* Instructions to follow
Which lines below hold the word "interactable"? Report each one.

Dataset records:
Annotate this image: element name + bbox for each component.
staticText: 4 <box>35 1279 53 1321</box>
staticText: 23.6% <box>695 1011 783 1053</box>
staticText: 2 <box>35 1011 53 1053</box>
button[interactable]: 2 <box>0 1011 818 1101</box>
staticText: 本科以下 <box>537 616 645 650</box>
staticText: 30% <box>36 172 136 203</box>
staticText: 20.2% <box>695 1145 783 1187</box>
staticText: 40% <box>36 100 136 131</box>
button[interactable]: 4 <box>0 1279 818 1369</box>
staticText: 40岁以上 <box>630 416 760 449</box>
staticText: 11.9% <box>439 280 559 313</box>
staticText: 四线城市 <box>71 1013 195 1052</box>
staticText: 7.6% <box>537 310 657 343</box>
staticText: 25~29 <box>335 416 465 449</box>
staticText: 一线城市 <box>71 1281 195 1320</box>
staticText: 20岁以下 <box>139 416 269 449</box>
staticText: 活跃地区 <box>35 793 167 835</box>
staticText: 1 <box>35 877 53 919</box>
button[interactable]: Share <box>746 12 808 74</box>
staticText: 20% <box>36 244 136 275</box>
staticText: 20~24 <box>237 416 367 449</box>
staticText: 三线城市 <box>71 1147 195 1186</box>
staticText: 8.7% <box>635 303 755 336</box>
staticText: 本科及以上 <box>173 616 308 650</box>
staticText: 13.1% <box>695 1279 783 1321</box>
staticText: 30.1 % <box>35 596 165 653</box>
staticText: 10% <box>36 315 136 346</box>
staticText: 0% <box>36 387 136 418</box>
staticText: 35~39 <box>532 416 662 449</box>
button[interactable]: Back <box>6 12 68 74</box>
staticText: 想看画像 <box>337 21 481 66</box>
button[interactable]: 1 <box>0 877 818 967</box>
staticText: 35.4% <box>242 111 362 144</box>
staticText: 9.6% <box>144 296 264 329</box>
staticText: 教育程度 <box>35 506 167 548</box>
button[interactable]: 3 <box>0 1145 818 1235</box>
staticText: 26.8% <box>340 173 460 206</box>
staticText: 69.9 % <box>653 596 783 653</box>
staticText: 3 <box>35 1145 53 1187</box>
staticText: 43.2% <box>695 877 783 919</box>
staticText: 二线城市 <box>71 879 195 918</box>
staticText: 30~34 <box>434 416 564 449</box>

* Solution for this exercise
button[interactable]: 2 <box>0 1011 818 1101</box>
button[interactable]: 4 <box>0 1279 818 1369</box>
button[interactable]: Share <box>746 12 808 74</box>
button[interactable]: Back <box>6 12 68 74</box>
button[interactable]: 1 <box>0 877 818 967</box>
button[interactable]: 3 <box>0 1145 818 1235</box>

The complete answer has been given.